Dekret o zwiększeniu stanów wojska o 137 tys. mimo wszystko mówi nam niewiele. Siły zbrojne Rosji liczą 1 014 000 ludzi, a ma ich być 1 151 000. Pod względem liczebności wciąż są na piątym miejscu na świecie po Chińskiej Republice Ludowej – 2 185 000, Indiach – 1 455 550, Stanach Zjednoczonych – 1 388 100, Koreańskiej Republice Ludowo-Demokratycznej – 1 280 000. Co ciekawe, na szóstym miejscu jest Pakistan – 654 tys., a na siódmym Iran – 640 tys.

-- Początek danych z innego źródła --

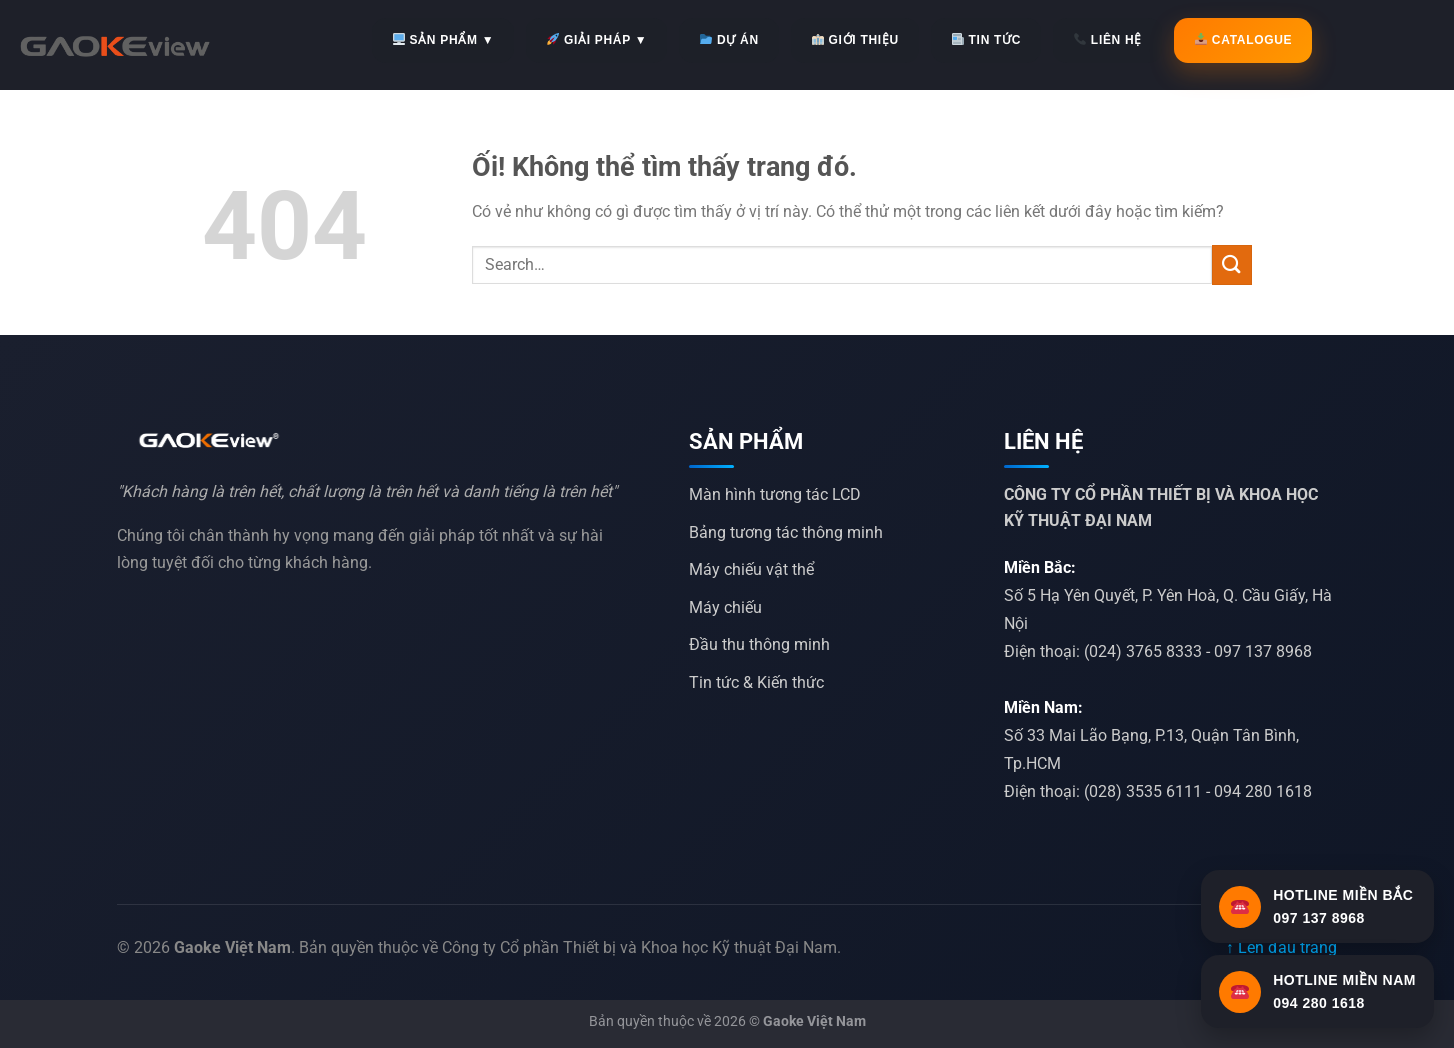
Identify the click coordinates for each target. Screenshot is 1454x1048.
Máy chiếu (725, 607)
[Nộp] (1232, 264)
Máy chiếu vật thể (751, 569)
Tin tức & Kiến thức (756, 682)
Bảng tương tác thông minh (786, 532)
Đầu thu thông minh (759, 644)
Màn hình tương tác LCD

Trzeba jednak pamiętać, że sama liczebność armii nie decyduje o jej sile ani potencjale. Biorąc pod uwagę możliwości bojowe, określane czysto technicznie, Rosję można uplasować na trzecim miejscu po USA i ChRL. Co prawda z lubością mówi się o „drugiej armii świata”, bo to fajnie brzmi, ale pod względem nowoczesności Chiny są zdecydowanie górą. Mają np. więcej satelitów wojskowych, setkę trudno wykrywalnych samolotów stealth (Rosjanie wcale) i chmarę bezpilotowców. W dziedzinie skomputeryzowania procesów dowodzenia i kierowania są daleko, daleko przed Rosją. Liczbą czołgów i dział samobieżnych też jej nie ustępują, a poza tym dbają o swój sprzęt.
Rosja ma nawet wojska rurowe
Struktura rosyjskiej armii też jest bardzo ciekawa. Sami popatrzcie: skoro mają milion ludzi odzianych w mundury, to dlaczego w Ukrainie walczy z tego jedna piąta, w dodatku nie są to wszystkie dostępne im siły wojsk lądowych? Dlatego, że z całego tego miliona w wojskach lądowych służy 280 tys.